Enter your token (input will not be visible): 
Add token as git credential? (Y/n) n
Token is valid (permission: fineG

In [2]:
from datasets import load_dataset, Dataset
from transformers.utils.logging import disable_progress_bar
import torch
import torch.nn as nn
from transformers import AutoTokenizer, AutoModel
from sentence_transformers import (
    SentenceTransformer,
    SentenceTransformerTrainer,
    SentenceTransformerTrainingArguments,
    SentenceTransformerModelCardData,
)
from transformers import logging
from sentence_transformers.losses import CosineSimilarityLoss, CoSENTLoss
from sentence_transformers.evaluation import EmbeddingSimilarityEvaluator, SimilarityFunction
from torch.utils.data import IterableDataset, DataLoader
from sentence_transformers import InputExample

disable_progress_bar()

device = torch.device("cuda" if torch.cuda.is_available() else "cpu")
device

device(type='cpu')

## 1. Loading Base Model

**all-MiniLM-L6-v2**


> Our model is intended to be used as a sentence and short paragraph encoder.

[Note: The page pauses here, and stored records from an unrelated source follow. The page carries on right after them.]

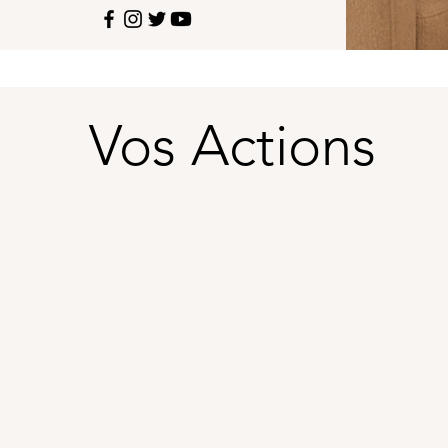
Vos Actions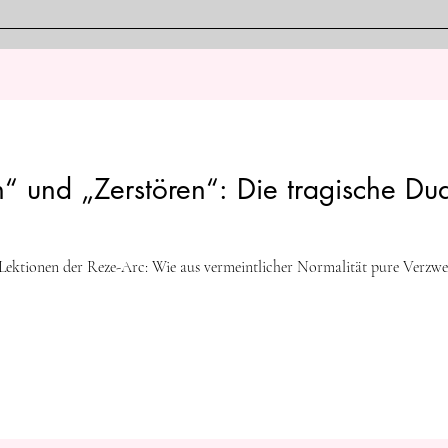
psyc
durch deren Verlust erkennen.
Verst
kön
“ und „Zerstören“: Die tragische Dual
Lektionen der Reze-Arc: Wie aus vermeintlicher Normalität pure Verzwe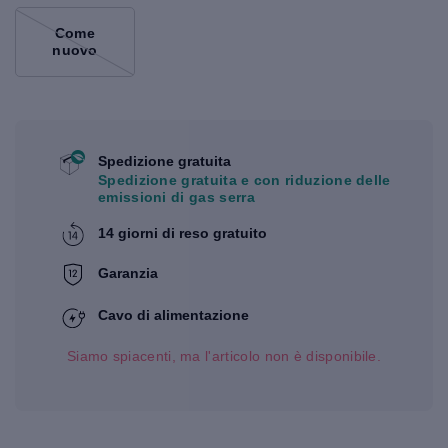
Come
nuovo
Spedizione gratuita
Spedizione gratuita e con riduzione delle
emissioni di gas serra
14 giorni di reso gratuito
Garanzia
Cavo di alimentazione
Siamo spiacenti, ma l'articolo non è disponibile.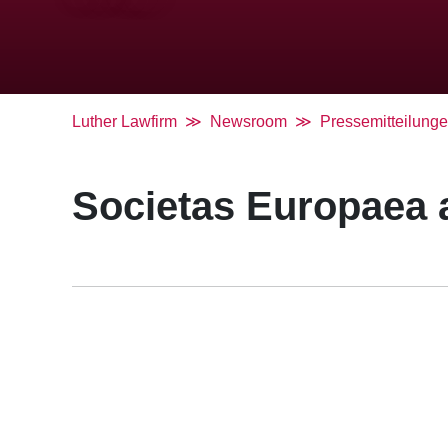
Luther Lawfirm
Newsroom
Pressemitteilung
Societas Europaea 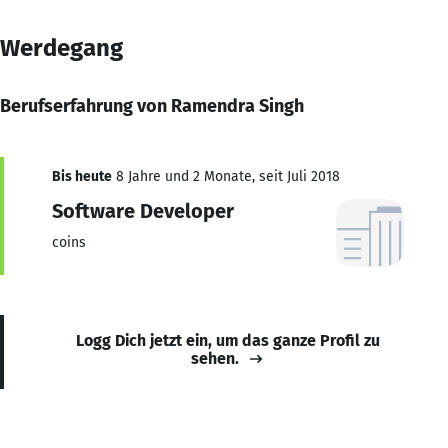
Werdegang
Berufserfahrung von Ramendra Singh
Bis heute
8 Jahre und 2 Monate, seit Juli 2018
Software Developer
coins
Logg Dich jetzt ein, um das ganze Profil zu
sehen.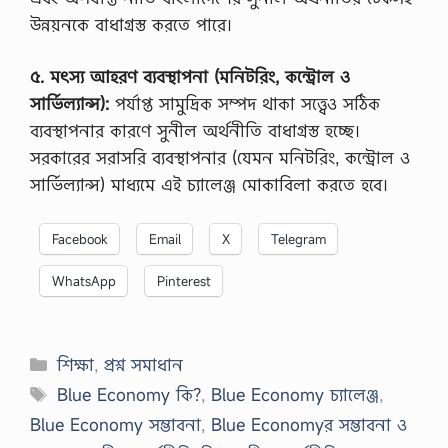
উন্নয়নকে বাধাগ্রস্ত করতে পারে।
৫. মৎস্য আহরণ ব্যবস্থাপনা (মনিটরিং, কন্ট্রোল ও
সার্ভিল্যান্স):
পর্যাপ্ত সামুদ্রিক সম্পদ থাকা সত্ত্বেও সঠিক
ব্যবস্থাপনার কারণে সুনীল অর্থনীতি বাধাগ্রস্ত হচ্ছে।
সরকারের সরাসরি ব্যবস্থাপনার (যেমন মনিটরিং, কন্ট্রোল ও
সার্ভিল্যান্স) মাধ্যমে এই চ্যালেঞ্জ মোকাবিলা করতে হবে।
Facebook
Email
X
Telegram
WhatsApp
Pinterest
Categories
শিক্ষা
,
প্রশ্ন সমাধান
Tags
Blue Economy কি?
,
Blue Economy চ্যালেঞ্জ
,
Blue Economy সম্ভাবনা
,
Blue Economyর সম্ভাবনা ও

Given an input text, it outputs a vector which captures the semantic information. The sentence vector may be used for information retrieval, clustering or sentence similarity tasks.

In [3]:
# Importing model
model = SentenceTransformer('all-MiniLM-L6-v2')
model.to(device)

# Testing on a few made up sentences
query = ['I am in love']
docs = ['I love walking', 'I love someone', 'I like spaghetti']

query_emb = model.encode(query)
docs_emb  = model.encode(docs)

similarities = model.similarity(query_emb, docs_emb)
for i, sim in enumerate(similarities[0]):
  print(f'{query} -> {docs[i]}: {sim}')

['I am in love'] -> I love walking: 0.2516159415245056
['I am in love'] -> I love someone: 0.6500446200370789
['I am in love'] -> I like spaghetti: 0.24325968325138092


In [12]:
# Count # trainable parameters
n_train_params = sum(p.numel() for p in model.parameters() if p.requires_grad)
print(f"# Trainable Parameters: {n_train_params}")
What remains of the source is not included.